Em entrevista para a imprensa nesta quinta, o corregedor explicou que o Conselho de Ética fará uma nova análise do caso. No decorrer do processo, Flordelis terá direito a ampla defesa, inclusive com a presença do advogado, e poderá incluir eventuais provas, garantiu.

“Lá, é um processo que começa de novo. Ela tem direito de ampla defesa, inclusive com a presença dos advogados. Ela vai poder passar todas as versões, trazer as provas que não trouxe para a Corregedoria. É outra oportunidade de trazer a luz da verdade neste caso”, afirmou Bengtson.

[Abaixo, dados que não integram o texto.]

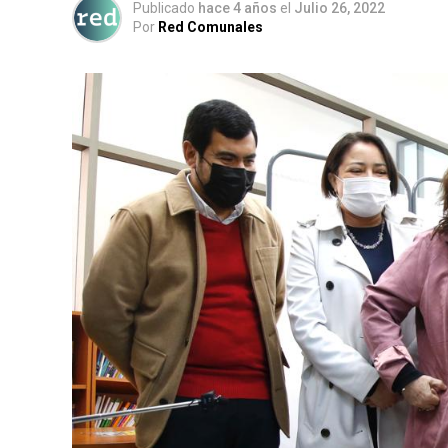
Publicado
hace 4 años
el
Julio 26, 2022
Por
Red Comunales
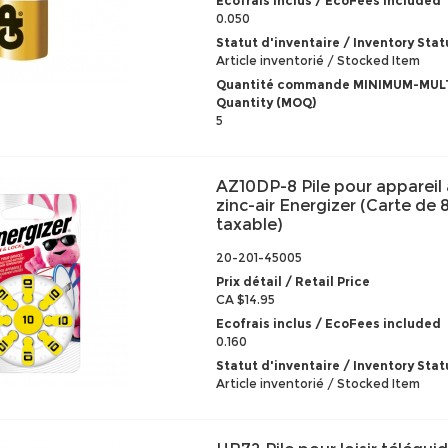
Ecofrais inclus / EcoFees included
0.050
Statut d'inventaire / Inventory Stat
Article inventorié / Stocked Item
Quantité commande MINIMUM-MULT
Quantity (MOQ)
5
AZ10DP-8 Pile pour appareil 
zinc-air Energizer (Carte de 
taxable)
20-201-45005
Prix détail / Retail Price
CA $14.95
Ecofrais inclus / EcoFees included
0.160
Statut d'inventaire / Inventory Stat
Article inventorié / Stocked Item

Se o colegiado voltar a funcionar o mais rápido possível, ele acredita que o processo pode ser encerrado até o final de novembro.

TRABALHOS SUSPENSOS

O corregedor da Casa apresentou projeto de resolução que autoriza o Conselho de Ética a realizar sessões virtuais, como ocorre no plenário, mas não houve acordo para votação da proposta, porque permitiria a volta de outras comissões da Câmara.

Um grupo de parlamentares da oposição não quer a retomada da Comissão de Constituição e Justiça para segurar o andamento da reforma administrativa entregue pelo governo federal. Já os investigados na Justiça não querem abrir brecha para possível reabertura da comissão especial que analisa a PEC (Proposta de Emenda à Constituição) que permite a prisão após condenação em segunda instância.

Outro ponto polêmico da discussão é que o texto do projeto daria mais poder aos presidentes das comissões. Isso porque eles teriam mais autonomia. A contagem dos prazos de tramitação nos colegiados também seria modificada, o que pode acelerar pautas que deveriam ser mais bem discutidas na avaliação de alguns parlamentares. No entanto, os prazos do Conselho de Ética não seriam alterados pela proposta.

Paulo Bengtson cogita separar, no projeto, o colegiado das outras comissões e votar o retorno somente do Conselho de Ética, o que seria mais fácil de aprovar.